Since 2008, Kirsten Hacker has been working at KLINGER Kempchen GmbH (formerly know as „Kempchen Dichtungstechnik GmbH“) as chemical laboratory technician. She now has 36 years of professional experience in the laboratory. Her responsibilities range from routine analyses and laboratory tests to material characterizations and the determination of material compatibility and resistance. In the following report she explains, how thermal analysis can help in the case of leakage.
DSC Helps When it Comes to Keeping Things Tight
Leaks and the associated undesired escape of media often result in temporary production stops which can generate high economic costs. Possible causes can include material failure or mix-up. Such incidents must be recognized in time, or even better, avoided beforehand. KLINGER Kempchen specializes in static gaskets, wrappings and expansion joints which must function particularly reliably in the process industry where criticial media are also conveyed under high pressures.
How Can Thermal Analysis Help in the Case of Leakage?
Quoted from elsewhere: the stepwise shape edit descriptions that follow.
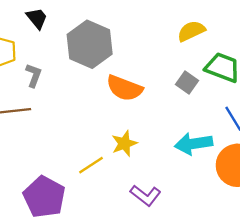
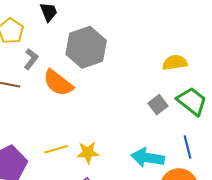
orange semicircle: (124, 88) -> (58, 83), moved
yellow star: (124, 143) -> (88, 153), moved

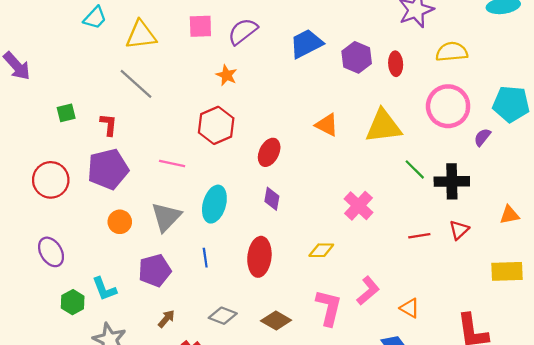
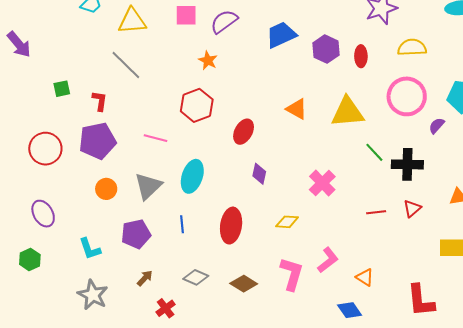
purple diamond: (272, 199) -> (259, 174), moved
green hexagon: (73, 302) -> (30, 259), moved

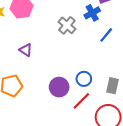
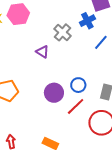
purple triangle: (26, 50) -> (42, 52), moved

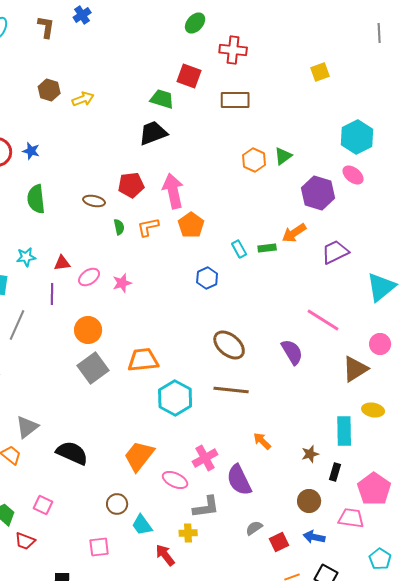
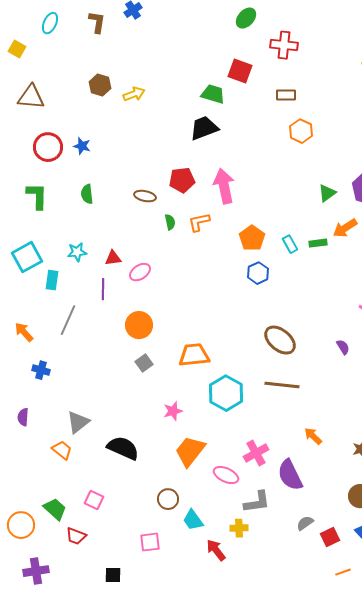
brown rectangle: (235, 100) -> (286, 95), size x0.7
green triangle: (283, 156) -> (327, 193), moved
orange hexagon: (254, 160) -> (301, 131), moved
green semicircle: (36, 199) -> (87, 194), size x0.7
orange pentagon: (191, 225) -> (252, 238), moved
pink star: (122, 283) -> (173, 411), moved
purple semicircle: (292, 352) -> (343, 347), size x0.6
gray square: (93, 368) -> (144, 363), size x0.6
Differential scanning calorimetry (DSC), a thermal analysis method, is used to test materials for existing phase transitions or chemical reactions due to the influence of temperature (heat/cold). This way, materials with undesirable properties can be eliminated in advance. In the DSC method, the sample is subjected to a defined temperature program, i.e., the temperature at the sample is either increased or decreased. The adsorbed (exothermal) or absorbed (endothermal) heat is measured by means of a heat flux. This allows conclusions to be drawn on chemical or physical processes, such as phase transitions, crystallization or decomposition reactions. By recording endo- and exothermal effects, the profile of a material is established; this profile is as individual as a fingerprint. Based on this, pure and mixed materials can be qualitatively compared and material properties can be predicted.
Why Is the Seal Not Tight?
Of course, there are also recurring failures in industrial production in the field of seal joints; the causes of these must be clarified as quickly as possible. One example is the following case:
A customer of KLINGER Kempchen received a gasket from a plant engineering company which was supposed to be made of chloroprene rubber (CR), as defined for this application. A gasket made of CR was a requirement for the customer’s application due to its chemical resistance to the medium used. The gasket, however, failed during its use.
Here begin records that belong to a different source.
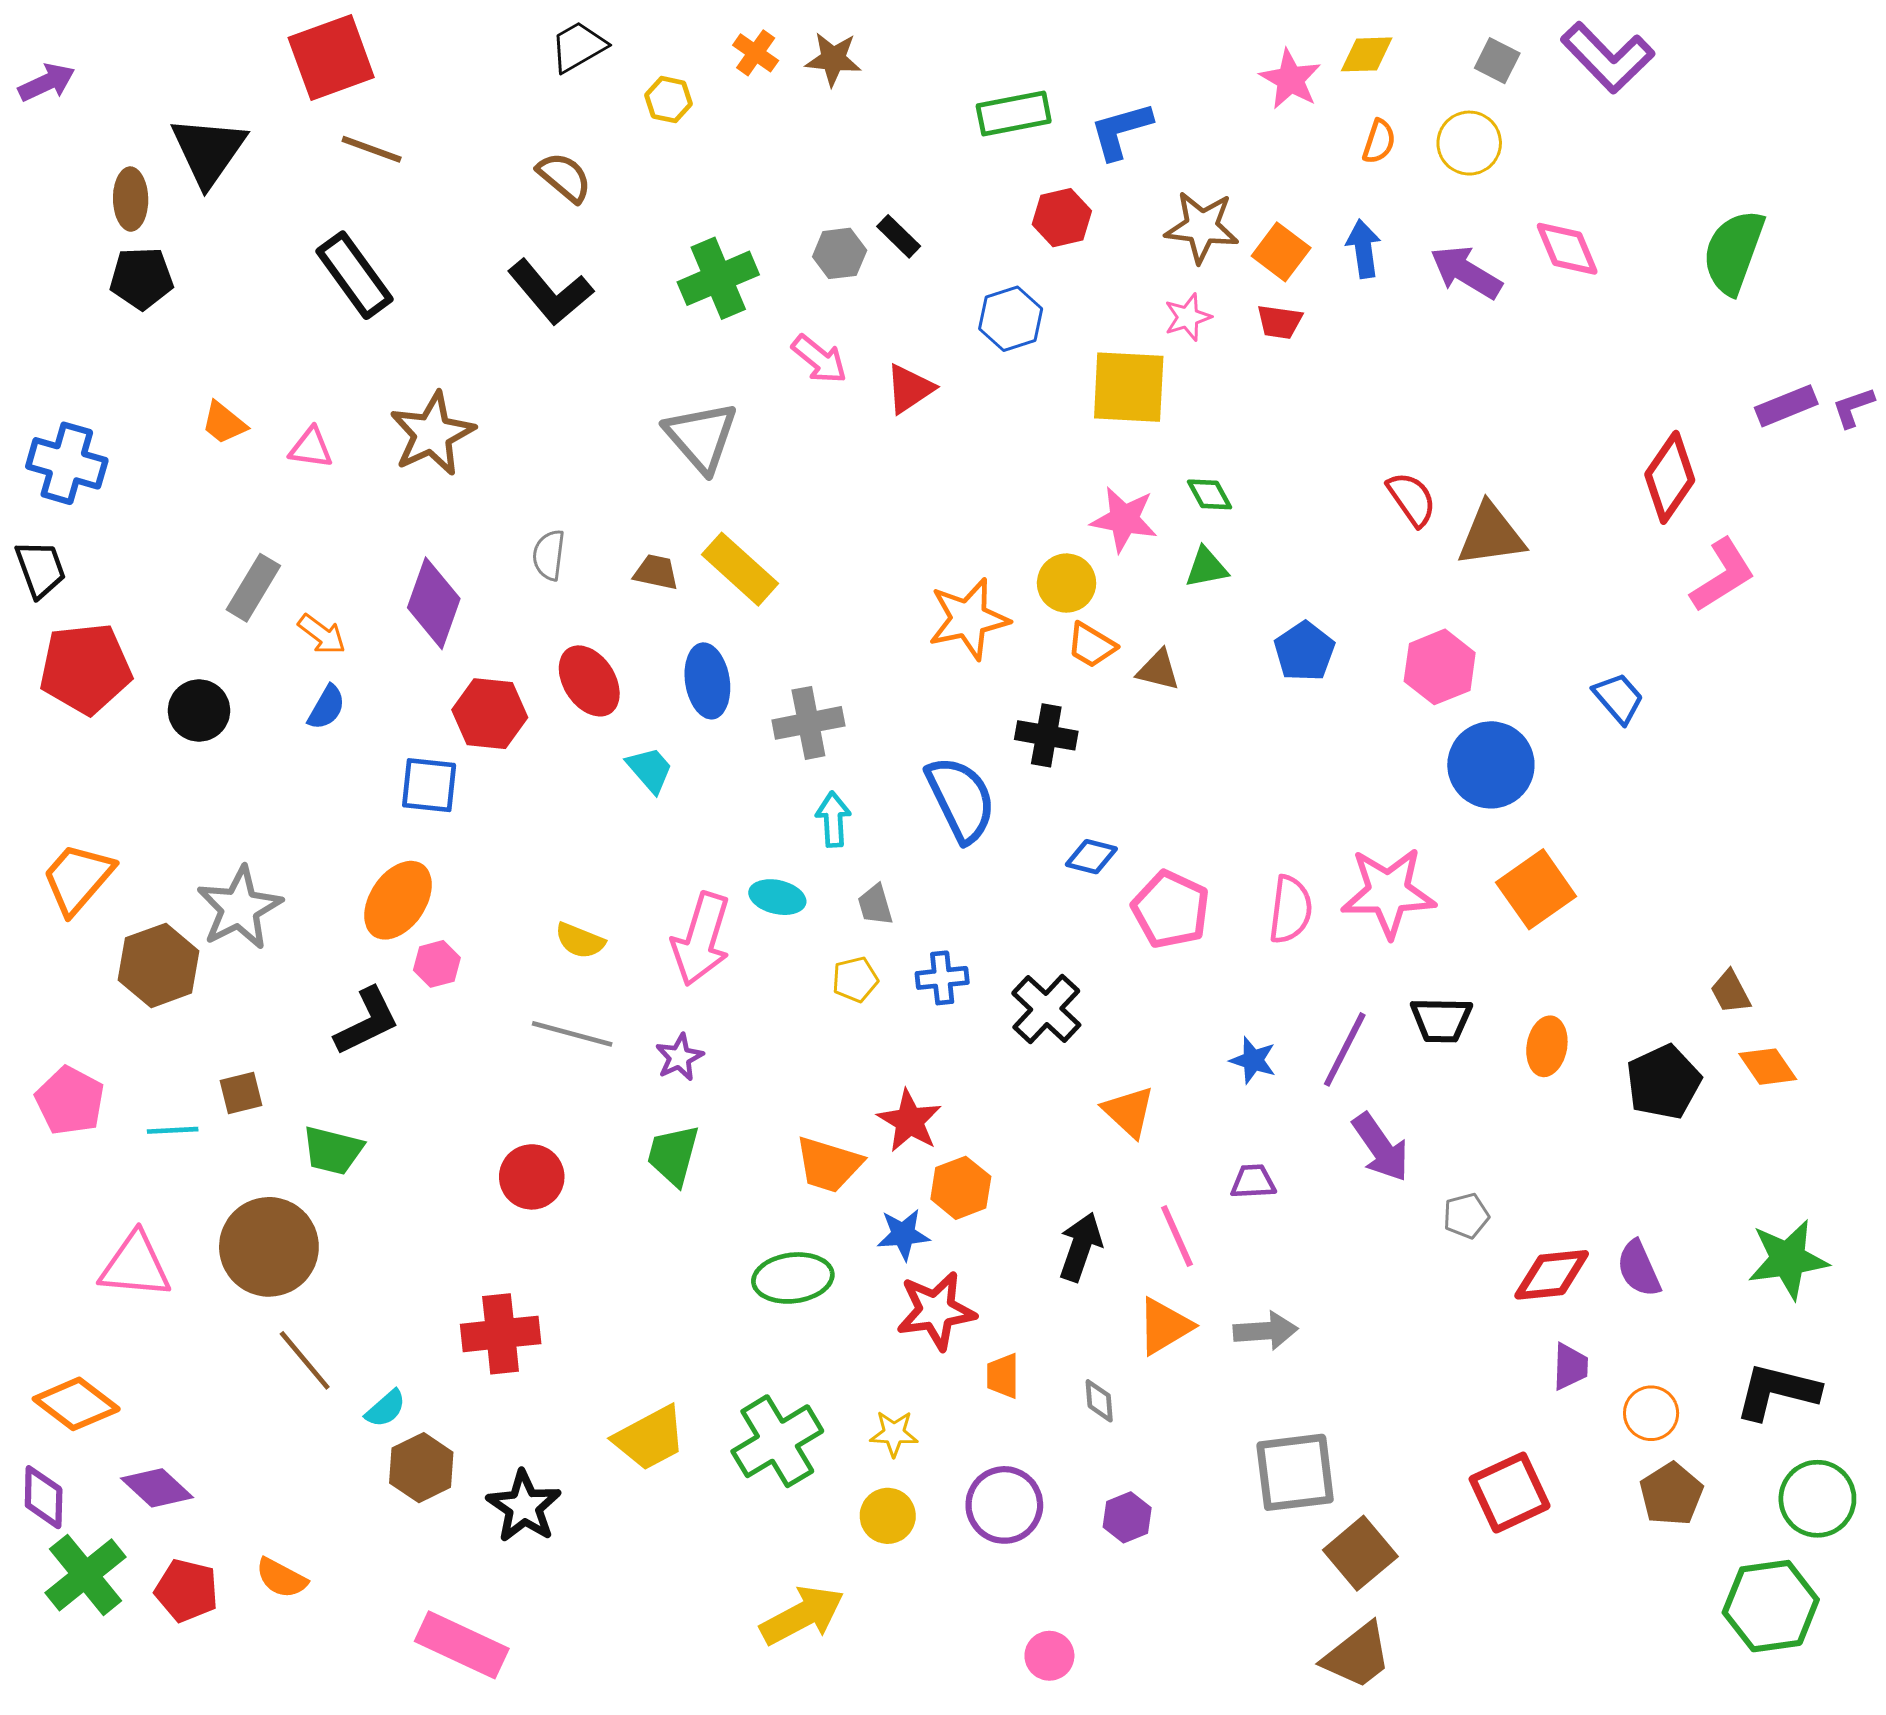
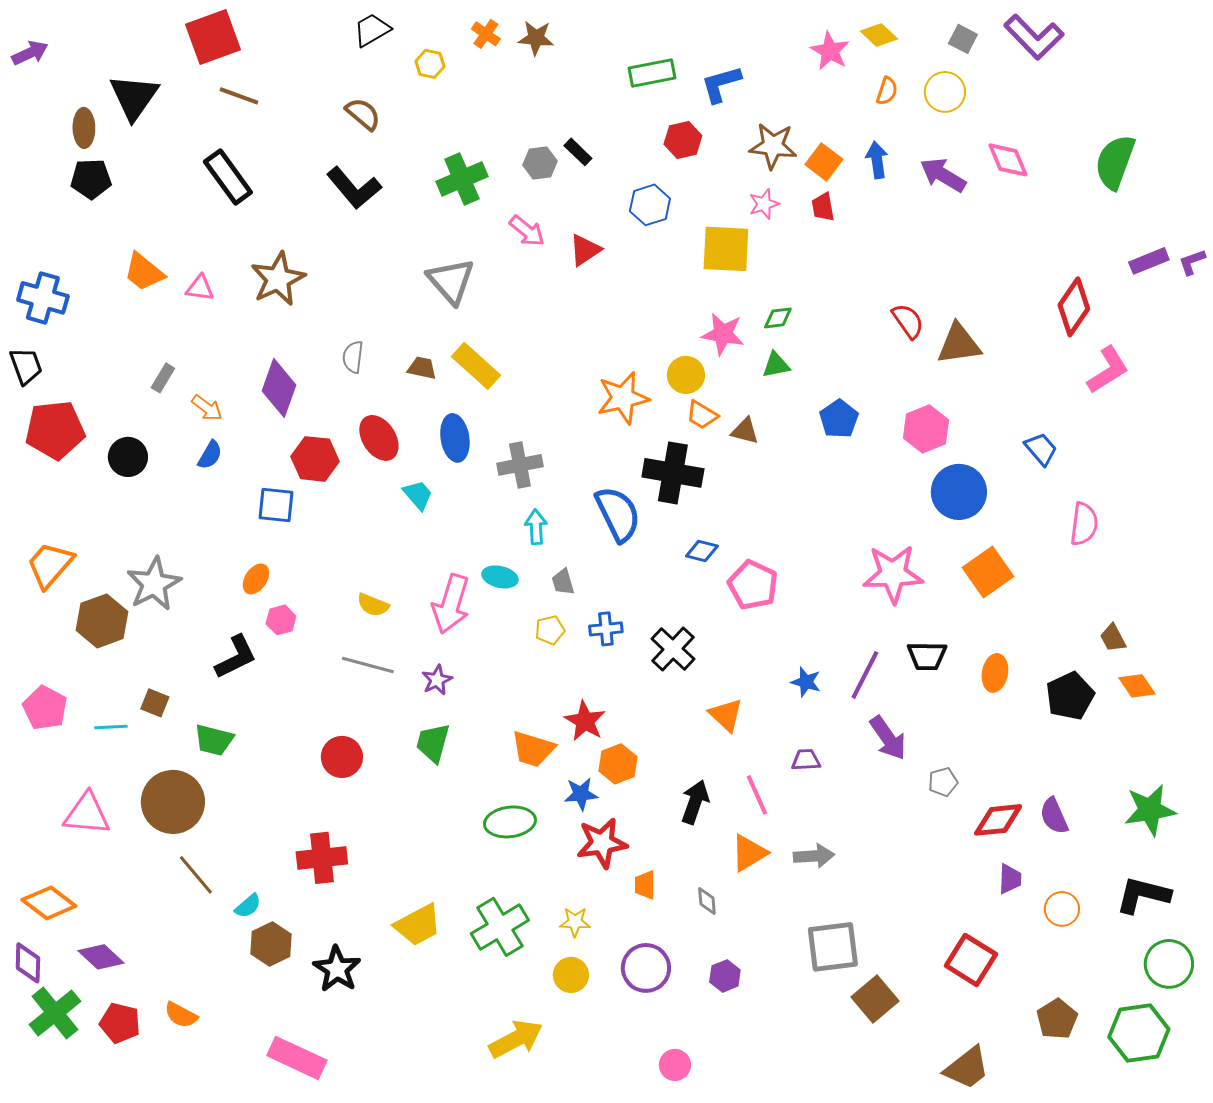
yellow diamond: (1367, 54) -> (879, 35), turned 45
red trapezoid: (1280, 322) -> (823, 207), turned 72
orange trapezoid: (224, 423) -> (144, 272), size x1.4
green diamond: (1210, 494) -> (778, 318), turned -68
gray rectangle: (253, 588) -> (163, 378), size x0.7
black cross: (1046, 735) -> (673, 473), size x1.5
orange ellipse: (398, 900) -> (256, 579), size x0.6
pink semicircle: (1290, 910) -> (1084, 524), moved
brown square: (241, 1093) -> (155, 703), turned 36
red square: (1510, 1493) -> (971, 960), turned -33
brown pentagon: (1671, 1494) -> (1057, 1019), moved
brown trapezoid: (1357, 1656) -> (967, 1068), moved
The customer contacted the Engineering Department of KLINGER Kempchen GmbH for assistance. The “alleged” CR gasket (here referred to as “unknown gasket”) was compared to a KLINGER Kempchen CR reference material by DSC analysis. The measurements were carried out in a NETZSCH DSC 200 Maja, with a sample weighing approx. 10 mg; they consisted of two heating runs at 20 K/min in the temperature range between -100°C and 100°C.
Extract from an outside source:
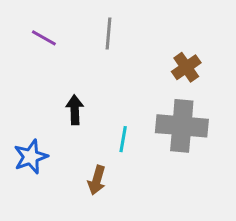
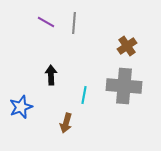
purple line: (44, 38) -> (46, 22), moved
The comparison of the DSC measurements shows a significant difference in the glass transition temperatures (unknown gasket -55°C; KLINGER Kempchen CR reference -36°C). The unknown gasket exhibits an additional endothermal effect at approx. 60°C.
From the DSC results, it was possible to conclude that the specifications for the gasket did not meet the quality standards and that this was the reason for the material failure. A subsequent FT-IR analysis confirmed the result.
Use of New Materials
The DSC method plays another important role in the optimization and further development of materials. Once a substitute material has been deemed to be possibly suitable, it must be tested to confirm this. In the following case, it was necessary to find a substitute material for one already in use, due to reasons of safety and health protection. The plan was to replace material A (aluminum silicate wool) with material B (biosoluble rock wool).
According to the data sheet, both materials contain rock wool, cellulose, silicate fillers and organic binders. Material A additionally contains quartz. In the case of material B, the rock wool is described as “biosoluble”.
This time, a NETZSCH STA 449 F3 was used, an instrument for combined heat-flow/mass-loss measurement. Samples of approx. 25 mg of both materials were heated from room temperature to 1200°C under air at a heating rate of 5 K/min. The combined TGA/DSC signal was evaluated.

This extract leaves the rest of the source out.